Once you have found the line with "Отвертки со сменными вставками" in the records below, retype it and every line after it to the end exactly, with no pictures and nothing more.
[RECORD SET — start]
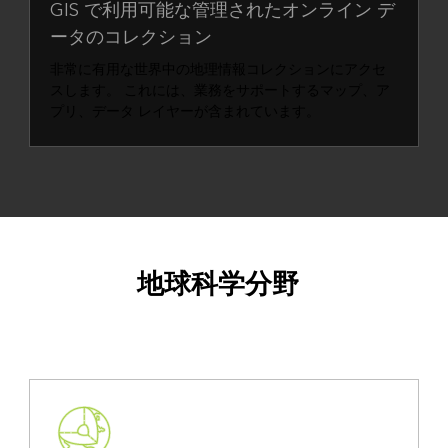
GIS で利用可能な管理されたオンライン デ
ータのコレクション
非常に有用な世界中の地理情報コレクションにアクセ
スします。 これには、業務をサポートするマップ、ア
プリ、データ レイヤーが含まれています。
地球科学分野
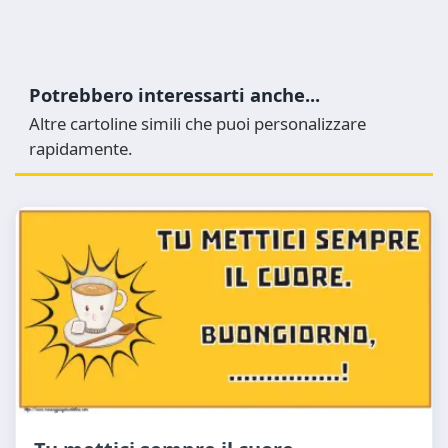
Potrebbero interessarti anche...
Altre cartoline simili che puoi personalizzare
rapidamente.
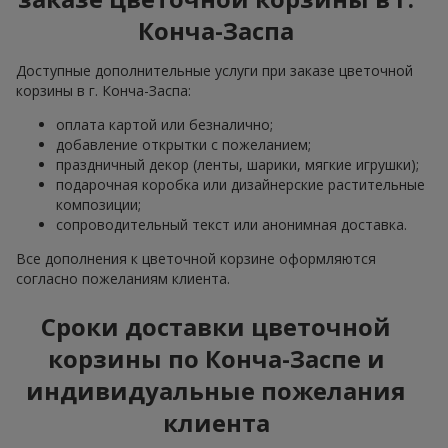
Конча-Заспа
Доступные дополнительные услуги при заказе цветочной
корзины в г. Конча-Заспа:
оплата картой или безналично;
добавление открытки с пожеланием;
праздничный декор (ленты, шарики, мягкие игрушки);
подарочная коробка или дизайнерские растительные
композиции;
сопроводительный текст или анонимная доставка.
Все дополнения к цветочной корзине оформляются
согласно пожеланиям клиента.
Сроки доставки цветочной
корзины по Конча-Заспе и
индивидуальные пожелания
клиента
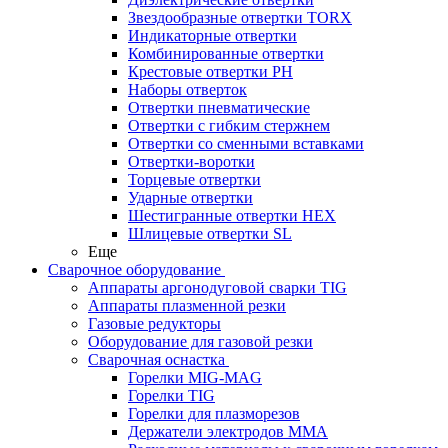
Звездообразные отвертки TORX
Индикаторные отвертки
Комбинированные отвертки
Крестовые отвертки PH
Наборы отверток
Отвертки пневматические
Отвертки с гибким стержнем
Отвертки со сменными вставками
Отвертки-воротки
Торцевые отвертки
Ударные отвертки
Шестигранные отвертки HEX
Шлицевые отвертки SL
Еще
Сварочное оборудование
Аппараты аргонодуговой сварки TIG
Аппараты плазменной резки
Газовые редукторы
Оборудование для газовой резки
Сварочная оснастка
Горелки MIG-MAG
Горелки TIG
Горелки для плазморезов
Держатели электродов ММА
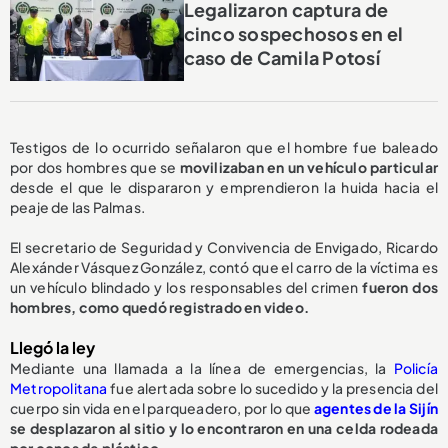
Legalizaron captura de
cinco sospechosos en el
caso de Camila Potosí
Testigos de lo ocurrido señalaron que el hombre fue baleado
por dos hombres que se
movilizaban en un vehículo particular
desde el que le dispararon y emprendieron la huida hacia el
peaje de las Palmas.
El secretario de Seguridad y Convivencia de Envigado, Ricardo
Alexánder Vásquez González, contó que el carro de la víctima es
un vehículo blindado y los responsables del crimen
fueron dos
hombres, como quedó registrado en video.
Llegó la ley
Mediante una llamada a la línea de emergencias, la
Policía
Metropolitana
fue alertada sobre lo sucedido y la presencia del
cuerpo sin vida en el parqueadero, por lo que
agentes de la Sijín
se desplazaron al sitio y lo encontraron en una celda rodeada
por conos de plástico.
[RECORD SET — finish]
#### OUTPUT OF THE EXERCISE:
Отвертки со сменными вставками
Отвертки-воротки
Торцевые отвертки
Ударные отвертки
Шестигранные отвертки HEX
Шлицевые отвертки SL
Еще
Сварочное оборудование
Аппараты аргонодуговой сварки TIG
Аппараты плазменной резки
Газовые редукторы
Оборудование для газовой резки
Сварочная оснастка
Горелки MIG-MAG
Горелки TIG
Горелки для плазморезов
Держатели электродов ММА
Legalizaron captura de
cinco sospechosos en el
caso de Camila Potosí
Testigos de lo ocurrido señalaron que el hombre fue baleado
por dos hombres que se
movilizaban en un vehículo particular
desde el que le dispararon y emprendieron la huida hacia el
peaje de las Palmas.
El secretario de Seguridad y Convivencia de Envigado, Ricardo
Alexánder Vásquez González, contó que el carro de la víctima es
un vehículo blindado y los responsables del crimen
fueron dos
hombres, como quedó registrado en video.
Llegó la ley
Mediante una llamada a la línea de emergencias, la
Policía
Metropolitana
fue alertada sobre lo sucedido y la presencia del
cuerpo sin vida en el parqueadero, por lo que
agentes de la Sijín
se desplazaron al sitio y lo encontraron en una celda rodeada
por conos de plástico.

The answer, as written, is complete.